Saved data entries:
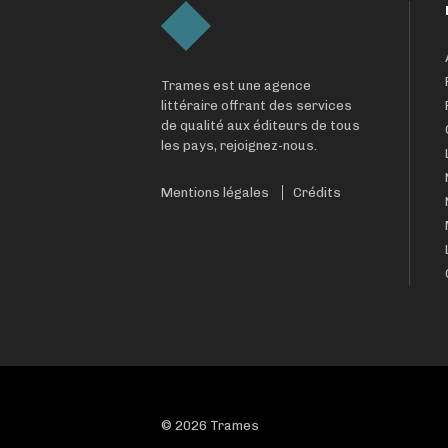
Trames est une agence
littéraire offrant des services
de qualité aux éditeurs de tous
les pays, rejoignez-nous.
Mentions légales
Crédits
© 2026 Trames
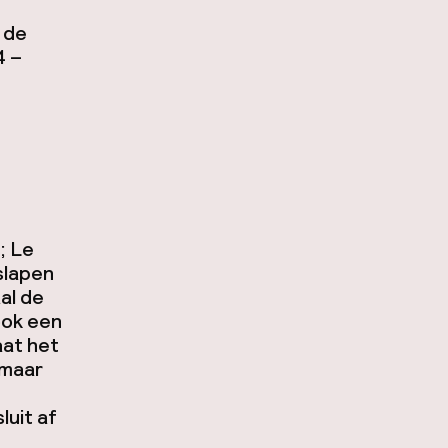
 de
4 –
; Le
slapen
al de
ook een
aat het
 maar
luit af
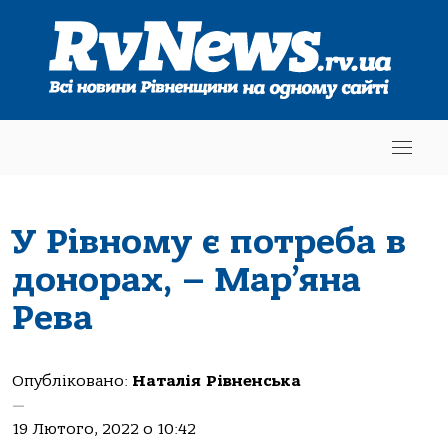
У Рівному є потреба в
донорах, – Мар’яна
Рева
Опубліковано:
Наталія Рівненська
—
19 Лютого, 2022 о 10:42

== EXERCISE INSTRUCTIONS ==
A word-for-word copy of the entries above is needed, with every picture dropped.

== SOLUTION FOR THIS EXERCISE ==
Trames est une agence
littéraire offrant des services
de qualité aux éditeurs de tous
les pays, rejoignez-nous.
Mentions légales
Crédits
© 2026 Trames
 de
4 –
; Le
slapen
al de
ook een
aat het
 maar
luit af
У Рівному є потреба в
донорах, – Мар’яна
Рева
Опубліковано:
Наталія Рівненська
—
19 Лютого, 2022 о 10:42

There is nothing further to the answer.